Determine how many lines in the entries below include "Services". The reply should be that number and nothing else.

Input records START

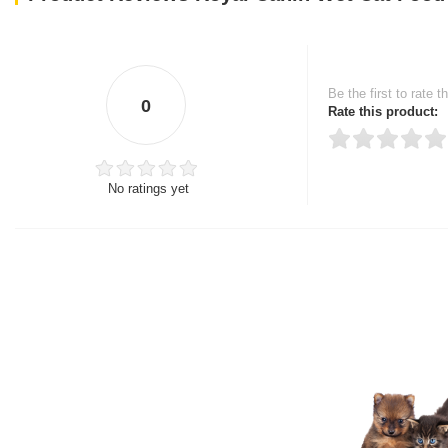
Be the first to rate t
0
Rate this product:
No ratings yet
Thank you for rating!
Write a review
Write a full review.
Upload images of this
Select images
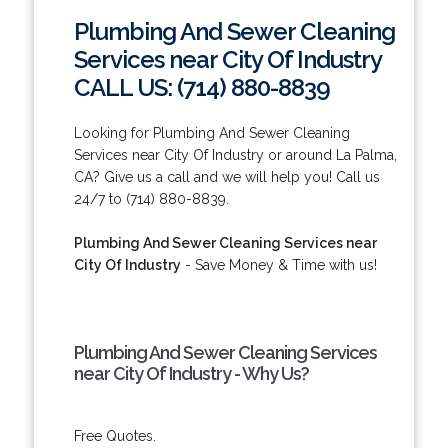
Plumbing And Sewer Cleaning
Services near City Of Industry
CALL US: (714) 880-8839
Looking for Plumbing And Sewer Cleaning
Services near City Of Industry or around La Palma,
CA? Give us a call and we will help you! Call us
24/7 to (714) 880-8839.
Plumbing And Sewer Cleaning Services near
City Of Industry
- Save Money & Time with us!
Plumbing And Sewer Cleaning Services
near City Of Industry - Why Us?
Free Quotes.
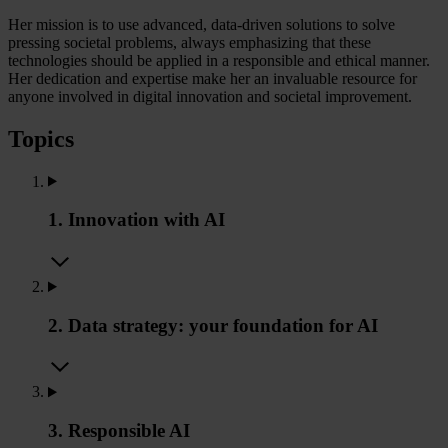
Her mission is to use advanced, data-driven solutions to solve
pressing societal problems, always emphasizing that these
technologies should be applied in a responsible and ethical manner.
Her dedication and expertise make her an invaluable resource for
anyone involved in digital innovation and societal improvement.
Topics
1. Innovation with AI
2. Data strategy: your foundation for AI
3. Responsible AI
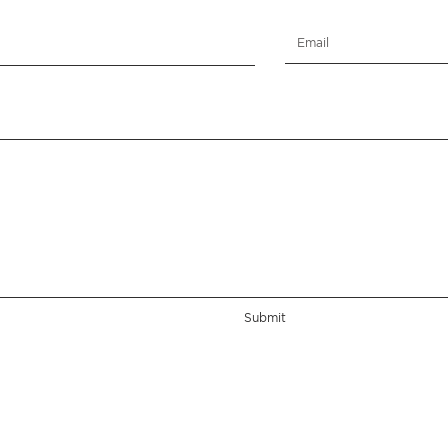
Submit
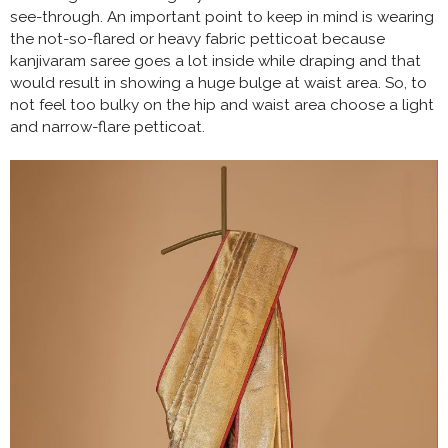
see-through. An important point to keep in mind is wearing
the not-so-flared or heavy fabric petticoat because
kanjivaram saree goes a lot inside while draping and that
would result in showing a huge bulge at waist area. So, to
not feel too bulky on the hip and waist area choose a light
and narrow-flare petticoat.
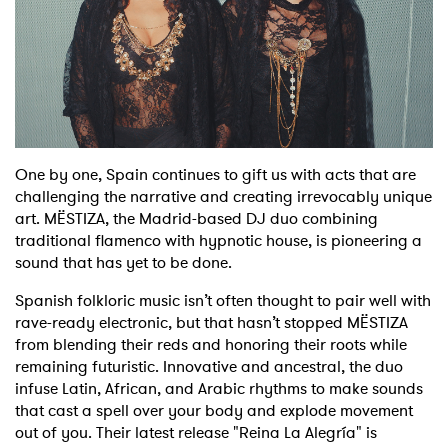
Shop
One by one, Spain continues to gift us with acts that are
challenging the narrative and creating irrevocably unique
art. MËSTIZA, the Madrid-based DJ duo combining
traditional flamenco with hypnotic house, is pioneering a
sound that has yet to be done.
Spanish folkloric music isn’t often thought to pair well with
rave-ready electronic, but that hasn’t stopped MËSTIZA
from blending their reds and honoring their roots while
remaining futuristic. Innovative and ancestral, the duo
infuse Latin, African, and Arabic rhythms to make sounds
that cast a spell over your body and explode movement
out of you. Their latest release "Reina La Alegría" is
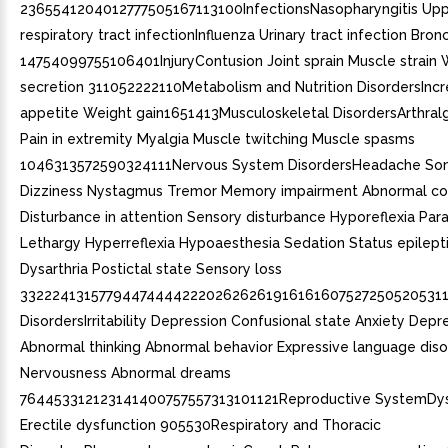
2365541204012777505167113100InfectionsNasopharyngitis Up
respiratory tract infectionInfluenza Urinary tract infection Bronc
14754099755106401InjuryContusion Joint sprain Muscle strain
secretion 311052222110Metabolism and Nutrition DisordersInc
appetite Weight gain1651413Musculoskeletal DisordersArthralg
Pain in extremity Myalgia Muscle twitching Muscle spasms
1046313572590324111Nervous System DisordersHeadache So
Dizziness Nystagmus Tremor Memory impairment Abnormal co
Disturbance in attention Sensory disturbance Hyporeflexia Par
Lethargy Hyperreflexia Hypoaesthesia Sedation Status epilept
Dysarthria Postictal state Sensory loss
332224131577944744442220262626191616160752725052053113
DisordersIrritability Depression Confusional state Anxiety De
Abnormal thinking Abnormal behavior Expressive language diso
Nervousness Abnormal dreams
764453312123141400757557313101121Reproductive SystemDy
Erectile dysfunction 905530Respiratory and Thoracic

Input records END

_Your solution_. 4